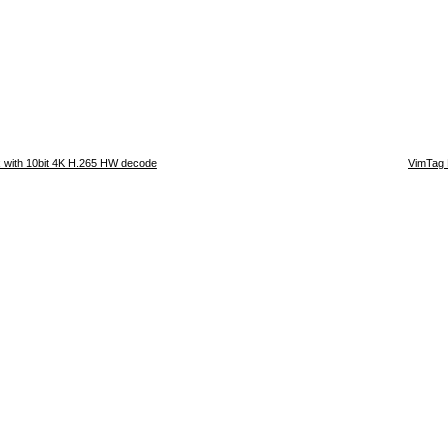
 with 10bit 4K H.265 HW decode
VimTag 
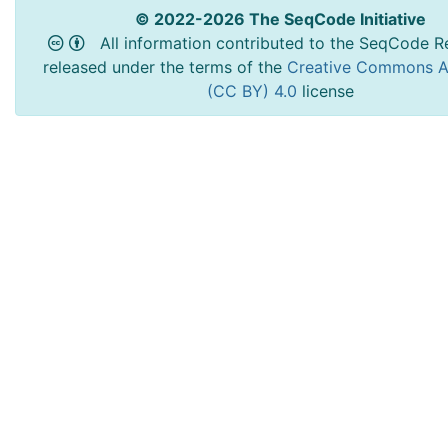
© 2022-2026 The SeqCode Initiative
All information contributed to the SeqCode Re
released under the terms of the
Creative Commons At
(CC BY) 4.0
license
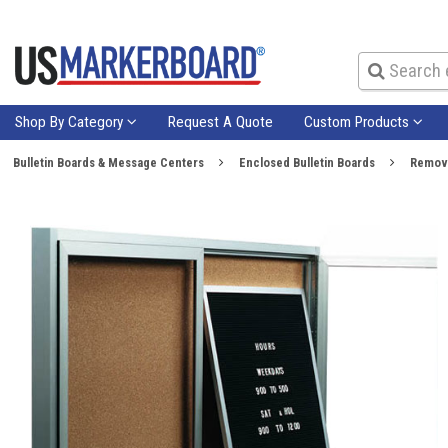
Shop By Category
Request A Quote
Custom Products
Bulletin Boards & Message Centers
Enclosed Bulletin Boards
Remova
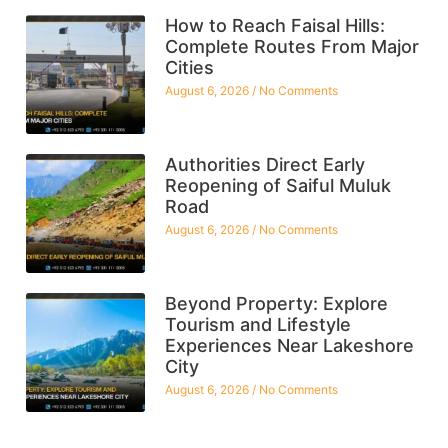
How to Reach Faisal Hills:
Complete Routes From Major
Cities
August 6, 2026
No Comments
Authorities Direct Early
Reopening of Saiful Muluk
Road
August 6, 2026
No Comments
Beyond Property: Explore
Tourism and Lifestyle
Experiences Near Lakeshore
City
August 6, 2026
No Comments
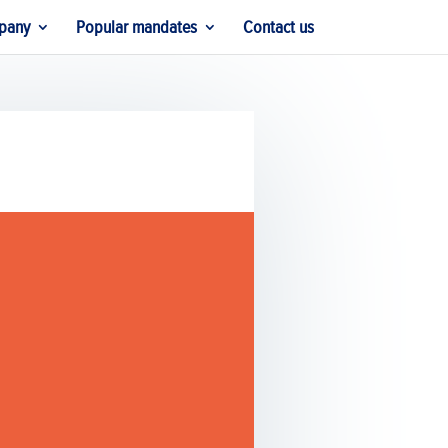
pany
Popular mandates
Contact us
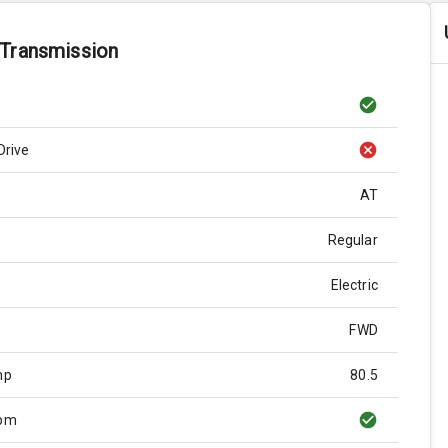
 Transmission
Drive
AT
Regular
Electric
FWD
hp
80.5
Rpm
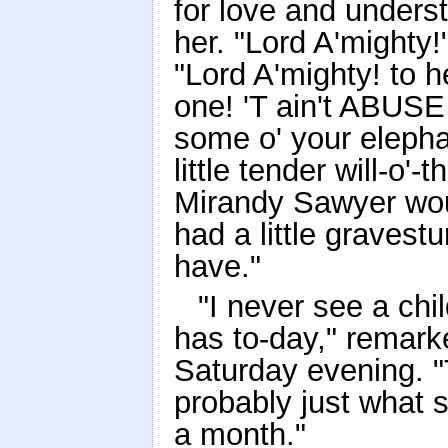
for love and underst
her. "Lord A'mighty!
"Lord A'mighty! to h
one! 'T ain't ABUSE 
some o' your elepha
little tender will-o'-
Mirandy Sawyer wou
had a little gravest
have."
"I never see a ch
has to-day," remar
Saturday evening. "
probably just what s
a month."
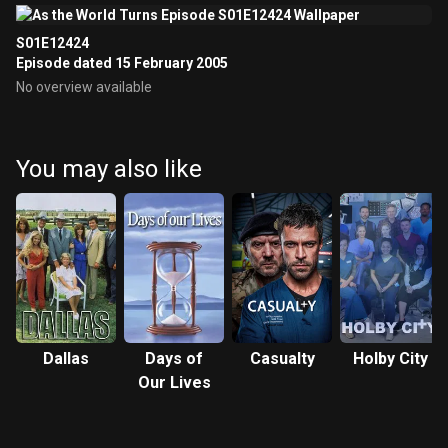
S01E12424
Episode dated 15 February 2005
No overview available
You may also like
Dallas
Days of
Casualty
Holby City
Our Lives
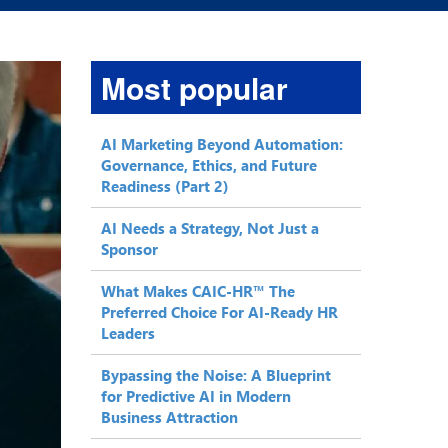
Most popular
AI Marketing Beyond Automation:
Governance, Ethics, and Future
Readiness (Part 2)
AI Needs a Strategy, Not Just a
Sponsor
What Makes CAIC-HR™ The
Preferred Choice For AI-Ready HR
Leaders
Bypassing the Noise: A Blueprint
for Predictive AI in Modern
Business Attraction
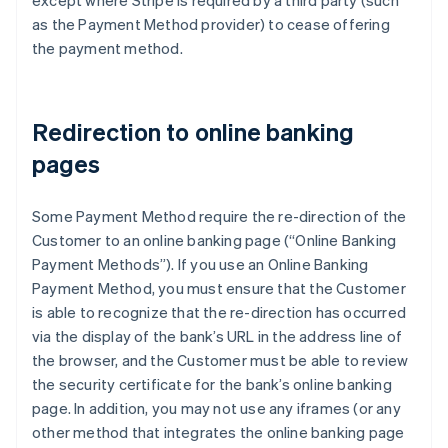
except where Stripe is required by a third party (such
France
as the Payment Method provider) to cease offering
Français
English
the payment method.
Germany
Deutsch
English
Gibraltar
English
Redirection to online banking
Greece
pages
English
Hong Kong SAR, China
English
简体中文
Some Payment Method require the re-direction of the
Hungary
Customer to an online banking page (“Online Banking
English
India
Payment Methods”). If you use an Online Banking
English
Payment Method, you must ensure that the Customer
Ireland
is able to recognize that the re-direction has occurred
English
via the display of the bank’s URL in the address line of
Italy
the browser, and the Customer must be able to review
Italiano
English
Japan
the security certificate for the bank’s online banking
日本語
English
page. In addition, you may not use any iframes (or any
Latvia
other method that integrates the online banking page
English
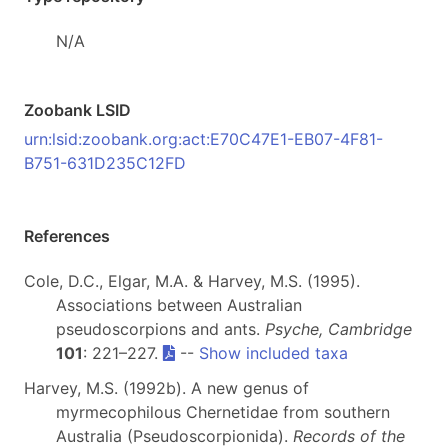
N/A
Zoobank LSID
urn:lsid:zoobank.org:act:E70C47E1-EB07-4F81-
B751-631D235C12FD
References
Cole, D.C., Elgar, M.A. & Harvey, M.S. (1995).
Associations between Australian
pseudoscorpions and ants.
Psyche, Cambridge
101
: 221–227.
--
Show included taxa
Harvey, M.S. (1992b). A new genus of
myrmecophilous Chernetidae from southern
Australia (Pseudoscorpionida).
Records of the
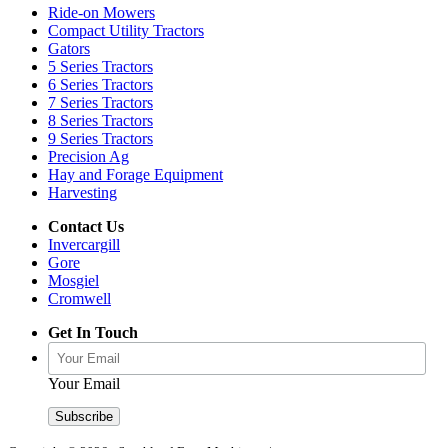
Ride-on Mowers
Compact Utility Tractors
Gators
5 Series Tractors
6 Series Tractors
7 Series Tractors
8 Series Tractors
9 Series Tractors
Precision Ag
Hay and Forage Equipment
Harvesting
Contact Us
Invercargill
Gore
Mosgiel
Cromwell
Get In Touch
Your Email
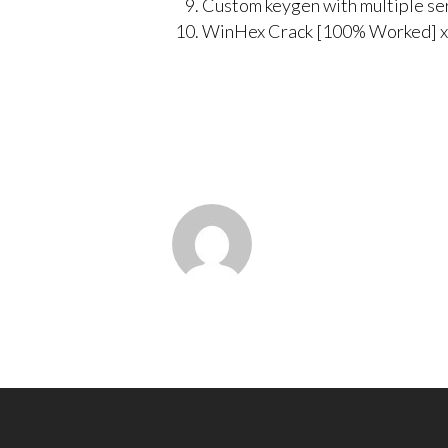
Custom keygen with multiple se
WinHex Crack [100% Worked] x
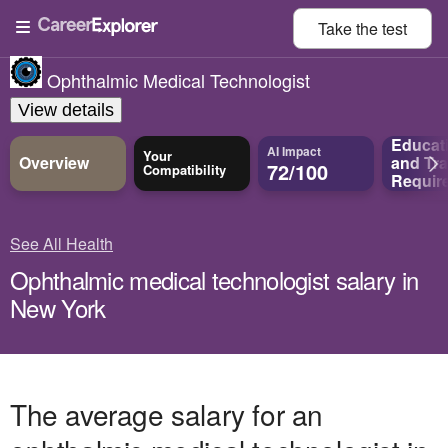
Take the
test
Ophthalmic Medical Technologist
View details
Educat
AI Impact
Your
Overview
and
Tra
72/100
Compatibility
Requir
See All Health
Ophthalmic medical technologist salary in
New York
The average salary for an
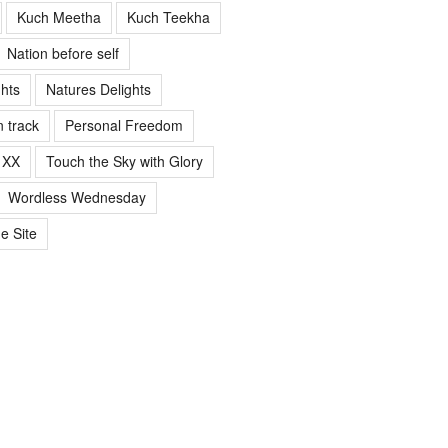
Kuch Meetha
Kuch Teekha
Nation before self
ghts
Natures Delights
n track
Personal Freedom
 XX
Touch the Sky with Glory
Wordless Wednesday
e Site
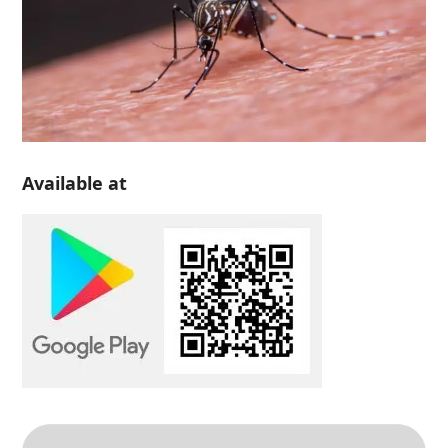
Available at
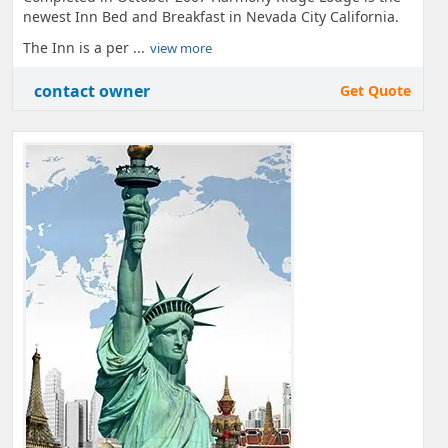
newest Inn Bed and Breakfast in Nevada City California.
The Inn is a per ...
view more
contact owner
Get Quote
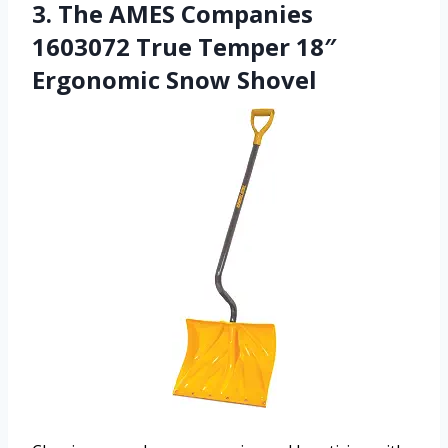
3. The AMES Companies
1603072 True Temper 18″
Ergonomic Snow Shovel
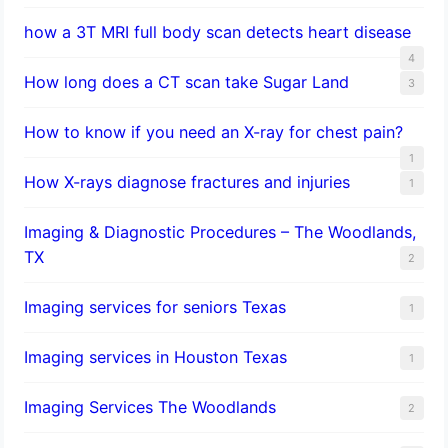
how a 3T MRI full body scan detects heart disease
4
How long does a CT scan take Sugar Land
3
How to know if you need an X-ray for chest pain?
1
How X-rays diagnose fractures and injuries
1
Imaging & Diagnostic Procedures – The Woodlands,
TX
2
Imaging services for seniors Texas
1
Imaging services in Houston Texas
1
Imaging Services The Woodlands
2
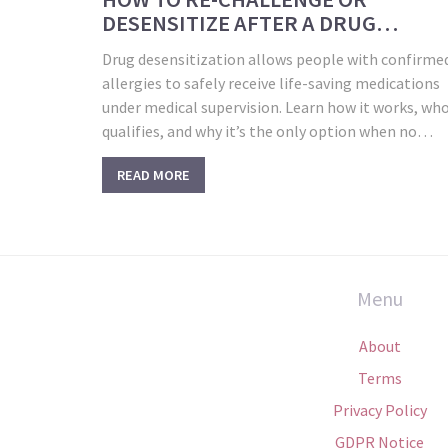
DESENSITIZE AFTER A DRUG
ALLERGY UNDER SUPERVISION
Drug desensitization allows people with confirme
allergies to safely receive life-saving medications
under medical supervision. Learn how it works, wh
qualifies, and why it’s the only option when no
alternatives exist.
READ MORE
Menu
About
Terms
Privacy Policy
GDPR Notice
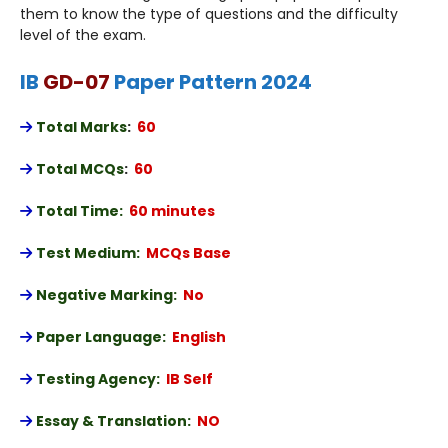
them to know the type of questions and the difficulty
level of the exam.
IB
GD-07
Paper Pattern 2024
Total Marks
:
60
Total MCQs
:
60
Total Time:
60 minutes
Test Medium:
MCQs Base
Negative Marking:
No
Paper Language:
English
Testing Agency:
IB Self
Essay & Translation:
NO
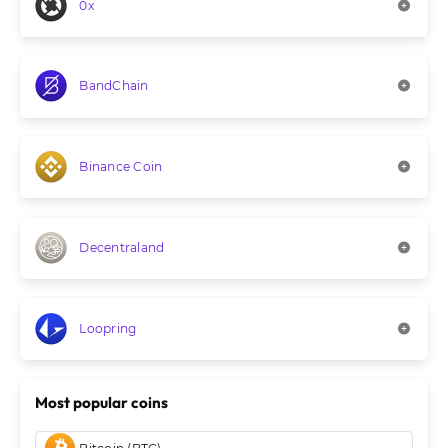
0x
BandChain
Binance Coin
Decentraland
Loopring
Most popular coins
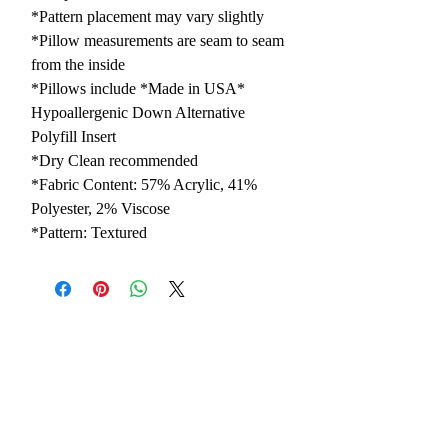
*Pattern placement may vary slightly
*Pillow measurements are seam to seam
from the inside
*Pillows include *Made in USA*
Hypoallergenic Down Alternative
Polyfill Insert
*Dry Clean recommended
*Fabric Content: 57% Acrylic, 41%
Polyester, 2% Viscose
*Pattern: Textured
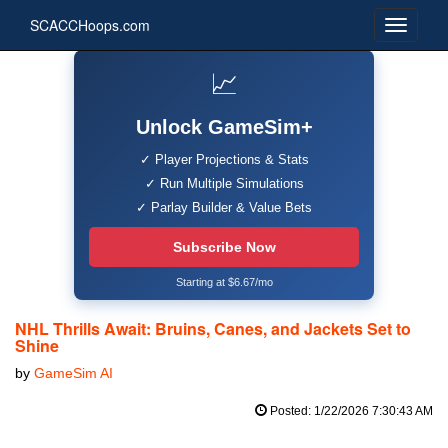
SCACCHoops.com
📈
Unlock GameSim+
✓ Player Projections & Stats
✓ Run Multiple Simulations
✓ Parlay Builder & Value Bets
Subscribe Now
Starting at $6.67/mo
NHL Thrills Await: Bruins, Canes, and Jackets Set to
Shine
by
GameSim AI
Posted: 1/22/2026 7:30:43 AM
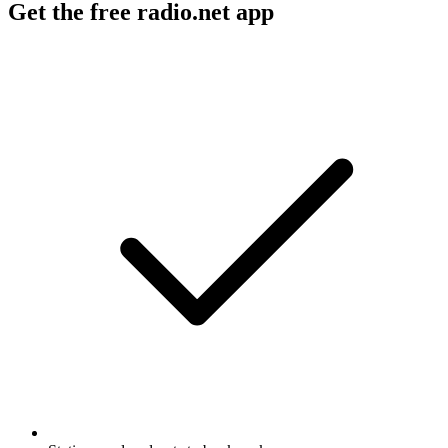
Get the free radio.net app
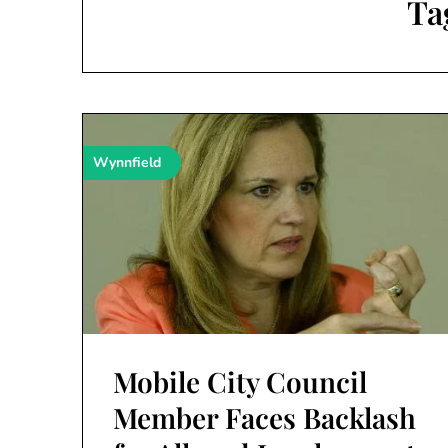
Ta
Wynnfield
Mobile City Council
Member Faces Backlash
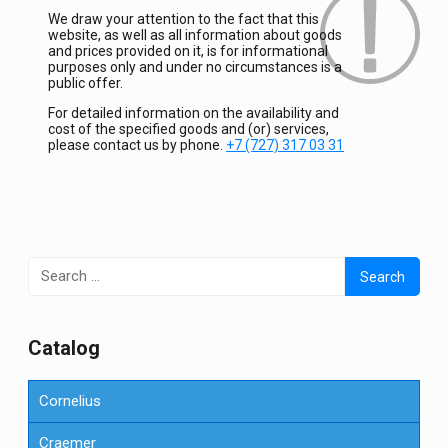
We draw your attention to the fact that this
website, as well as all information about goods
and prices provided on it, is for informational
purposes only and under no circumstances is a
public offer.
For detailed information on the availability and
cost of the specified goods and (or) services,
please contact us by phone.
+7 (727) 317 03 31
Search
for:
Сatalog
Cornelius
Craemer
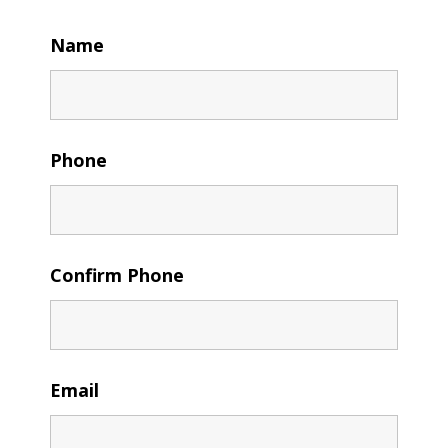
Name
Phone
Confirm Phone
Email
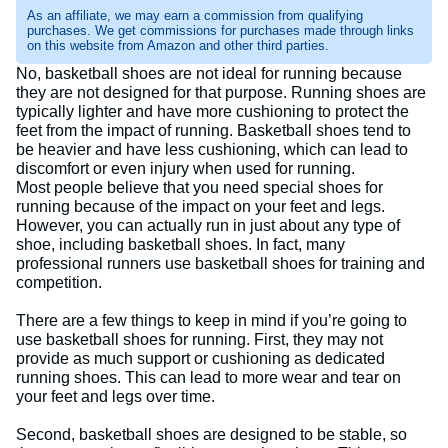
As an affiliate, we may earn a commission from qualifying
purchases. We get commissions for purchases made through links
on this website from Amazon and other third parties.
No, basketball shoes are not ideal for running because
they are not designed for that purpose. Running shoes are
typically lighter and have more cushioning to protect the
feet from the impact of running. Basketball shoes tend to
be heavier and have less cushioning, which can lead to
discomfort or even injury when used for running.
Most people believe that you need special shoes for
running because of the impact on your feet and legs.
However, you can actually run in just about any type of
shoe, including basketball shoes. In fact, many
professional runners use basketball shoes for training and
competition.
There are a few things to keep in mind if you’re going to
use basketball shoes for running. First, they may not
provide as much support or cushioning as dedicated
running shoes. This can lead to more wear and tear on
your feet and legs over time.
Second, basketball shoes are designed to be stable, so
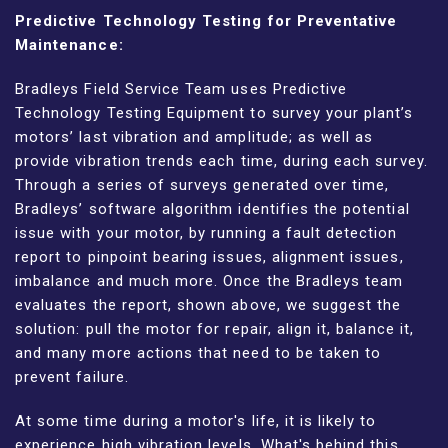
Predictive Technology Testing for Preventative
Maintenance:
Bradleys Field Service Team uses Predictive
Technology Testing Equipment to survey your plant’s
motors’ last vibration and amplitude; as well as
provide vibration trends each time, during each survey.
Through a series of surveys generated over time,
Bradleys’ software algorithm identifies the potential
issue with your motor, by running a fault detection
report to pinpoint bearing issues, alignment issues,
imbalance and much more. Once the Bradleys team
evaluates the report, shown above, we suggest the
solution: pull the motor for repair, align it, balance it,
and many more actions that need to be taken to
prevent failure.
At some time during a motor's life, it is likely to
experience high vibration levels. What's behind this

========================================================================

## TASK ITEM:
Whatever pictures the records hold, omit them; give again exactly the lines from the one containing "your feet and legs over time." through the one containing "Through a series".

## TASK RESPONSE:
your feet and legs over time.
Second, basketball shoes are designed to be stable, so
Predictive Technology Testing for Preventative
Maintenance:
Bradleys Field Service Team uses Predictive
Technology Testing Equipment to survey your plant’s
motors’ last vibration and amplitude; as well as
provide vibration trends each time, during each survey.
Through a series of surveys generated over time,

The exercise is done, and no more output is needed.